What this task involves:
For this task, output every entry below exactly and omit the pictures.

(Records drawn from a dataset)
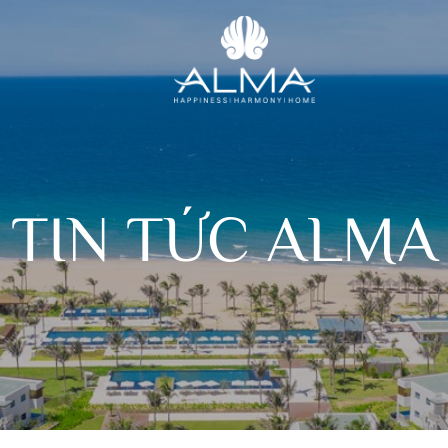
TIN TỨC ALMA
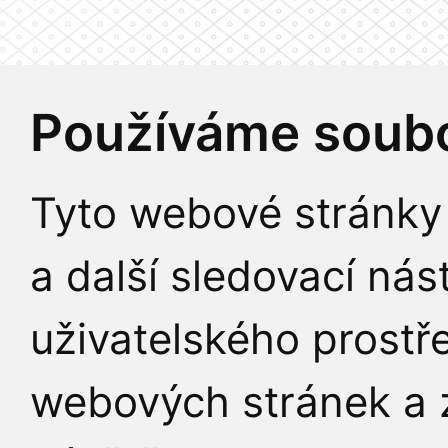
Používáme soubo
Tyto webové stránky 
a další sledovací nás
uživatelského prostř
webových stránek a z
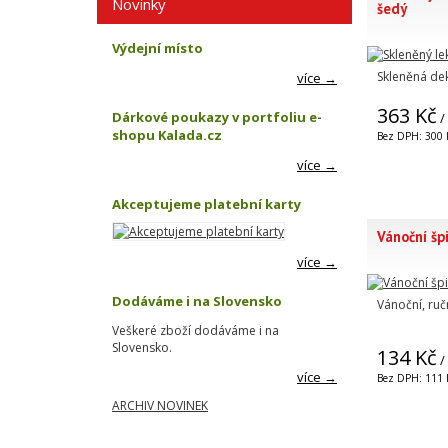
Novinky
šedý
Výdejní místo
Skleněná de
více →
363 Kč
Dárkové poukazy v portfoliu e-
/
shopu Kalada.cz
Bez DPH: 300 
více →
Akceptujeme platební karty
Vánoční šp
více →
Dodáváme i na Slovensko
Vánoční, ru
Veškeré zboží dodáváme i na
Slovensko.
134 Kč
/
více →
Bez DPH: 111 
ARCHIV NOVINEK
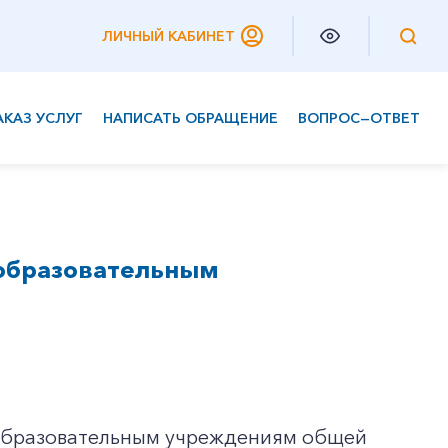
ЛИЧНЫЙ КАБИНЕТ
АКАЗ УСЛУГ
НАПИСАТЬ ОБРАЩЕНИЕ
ВОПРОС—ОТВЕТ
Частным клиентам
Корпоративным клиентам
 образовательным
к образовательным учреждениям общей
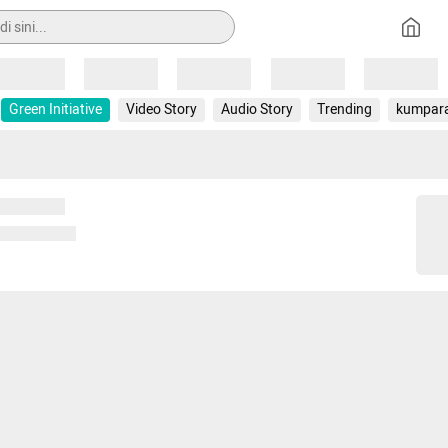
Loading
Loading
Loading
Loading
Loading
Green Initiative
Video Story
Audio Story
Trending
kumpar
 memuat...
ng memuat...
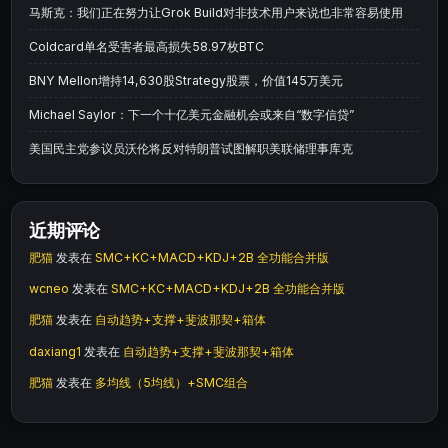
马斯克：我们正在努力让Grok Build对非技术用户来说也非常容易使用
Coldcard单名受害者最高损失58.97枚BTC
BNY Mellon增持14,630股Strategy股票，价值145万美元
Michael Saylor：下一个十亿美元金融机会或来自“数字信贷”
美国民主党参议员沃伦将反对特朗普试图解职美联储理事库克
近期评论
肥猫
发表在
SMC+KC+MACD+KDJ+2B 全功能合并版
wcneo
发表在
SMC+KC+MACD+KDJ+2B 全功能合并版
肥猫
发表在
自动趋势+支撑+斐波那契+箱体
daxiang1
发表在
自动趋势+支撑+斐波那契+箱体
肥猫
发表在
多均线（5均线）+SMC组合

Solution:
TIN TỨC ALMA
Používáme soubo
Tyto webové stránky 
a další sledovací nás
uživatelského prostř
webových stránek a z
Novinky
šedý
Výdejní místo
Skleněná de
více →
363 Kč
Dárkové poukazy v portfoliu e-
/
shopu Kalada.cz
Bez DPH: 300 
více →
Akceptujeme platební karty
Vánoční šp
více →
Dodáváme i na Slovensko
Vánoční, ru
Veškeré zboží dodáváme i na
Slovensko.
134 Kč
/
více →
Bez DPH: 111 
ARCHIV NOVINEK
ЛИЧНЫЙ КАБИНЕТ
АКАЗ УСЛУГ
НАПИСАТЬ ОБРАЩЕНИЕ
ВОПРОС—ОТВЕТ
Частным клиентам
Корпоративным клиентам
 образовательным
к образовательным учреждениям общей
Loading
Loading
Loading
Loading
Loading
Green Initiative
Video Story
Audio Story
Trending
kumpar
 memuat...
ng memuat...
马斯克：我们正在努力让Grok Build对非技术用户来说也非常容易使用
Coldcard单名受害者最高损失58.97枚BTC
BNY Mellon增持14,630股Strategy股票，价值145万美元
Michael Saylor：下一个十亿美元金融机会或来自“数字信贷”
美国民主党参议员沃伦将反对特朗普试图解职美联储理事库克
近期评论
肥猫
发表在
SMC+KC+MACD+KDJ+2B 全功能合并版
wcneo
发表在
SMC+KC+MACD+KDJ+2B 全功能合并版
肥猫
发表在
自动趋势+支撑+斐波那契+箱体
daxiang1
发表在
自动趋势+支撑+斐波那契+箱体
肥猫
发表在
多均线（5均线）+SMC组合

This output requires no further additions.